For the 2016 road race, the total distance travelled was 49.05
km, the average speed was 34.93 km/h, the average elevation was 232.4
m, and the average cadence was 65.99 revolutions per minute.

For the 2016 road race, the total distance travelled was 24.8
km, the average speed was 33.53 km/h, the average elevation was 139.07
m, and the average cadence was 83.28 revolutions per minute.

For the 2019 road race, the total distance travelled was 51.79
km, the average speed was 33.88 km/h, the average elevation was 243.24
m, and the average cadence was 70.0 revolutions per minute.

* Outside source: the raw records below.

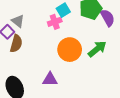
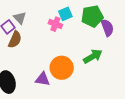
pink cross: (55, 22) -> (55, 24), turned 32
orange circle: (70, 50) -> (62, 68), moved

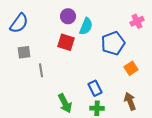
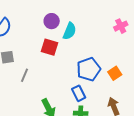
blue pentagon: (113, 43) -> (89, 69), moved
gray line: (41, 70) -> (24, 75), turned 32

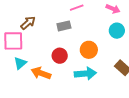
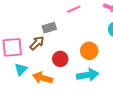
brown arrow: (28, 23) -> (37, 43), moved
gray rectangle: (64, 26) -> (49, 28), moved

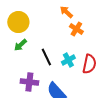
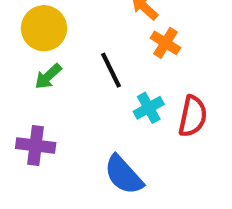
black line: (46, 57) -> (111, 70), moved
purple cross: (29, 82) -> (36, 146), moved

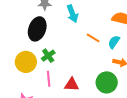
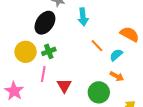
red triangle: (72, 85) -> (64, 85), turned 42

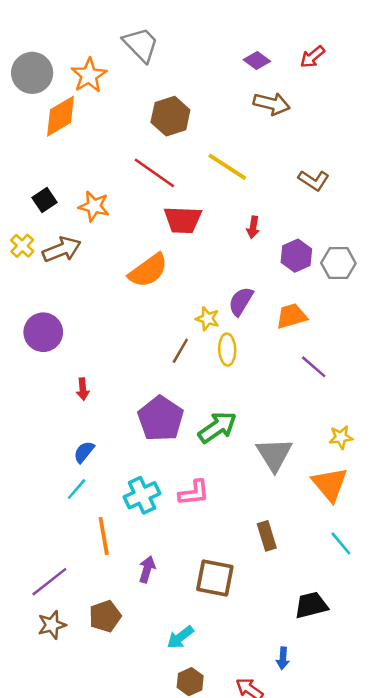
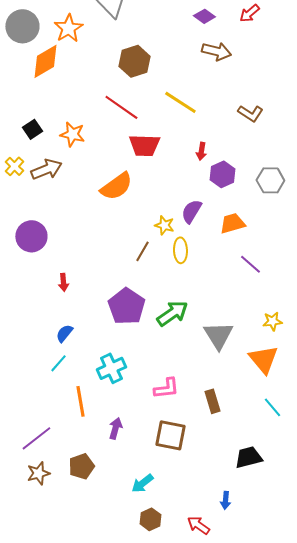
purple hexagon: (296, 256) -> (222, 174), moved
pink L-shape: (194, 493) -> (166, 388), moved

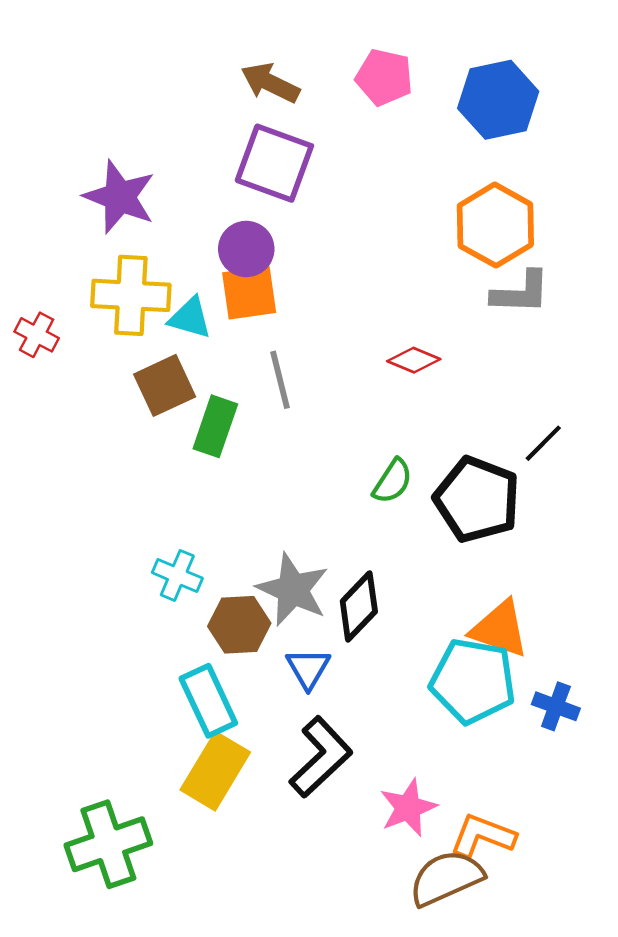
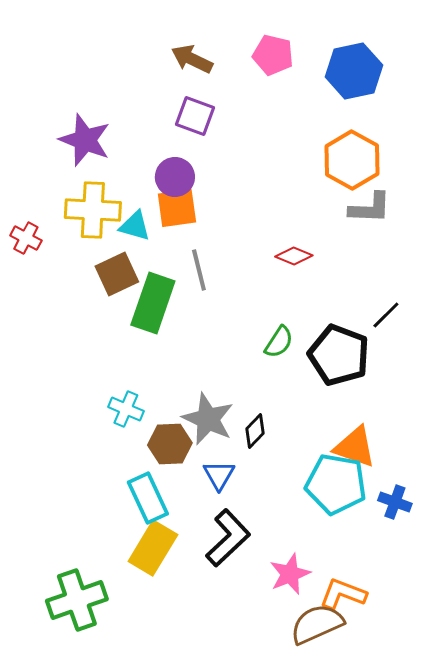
purple square: (274, 163) -> (195, 116), size x0.7
green rectangle: (215, 426) -> (153, 303), size x1.4
black diamond: (359, 606) -> (255, 431), size x0.7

For the 2019 time trial, the total distance travelled was 24.38
km, the average speed was 33.06 km/h, the average elevation was 250.44
m, and the average cadence was 89.98 revolutions per minute.

The range of speed for each ride is as follows:
Road Race 2016: 92.75 km/h
Time Trial 2016: 162.51 km/h
Road Race 2019: 70.37 km/h
Time Trial 2019: 63.3 km/h
It can be inferred that time trials are not necessarily fast

## Challenge: Gear Usage

A modern race bike has up to 22 different gears with two chainrings on the front (attached to the pedals) and 10 or 11 at the back (attached to the wheel).   The ratio of the number of teeth on the front and rear cogs determines the distance travelled with one revolution of the pedals (often called __development__, measured in metres).  Low development is good for climbing hills while high development is for going fast downhill or in the final sprint. 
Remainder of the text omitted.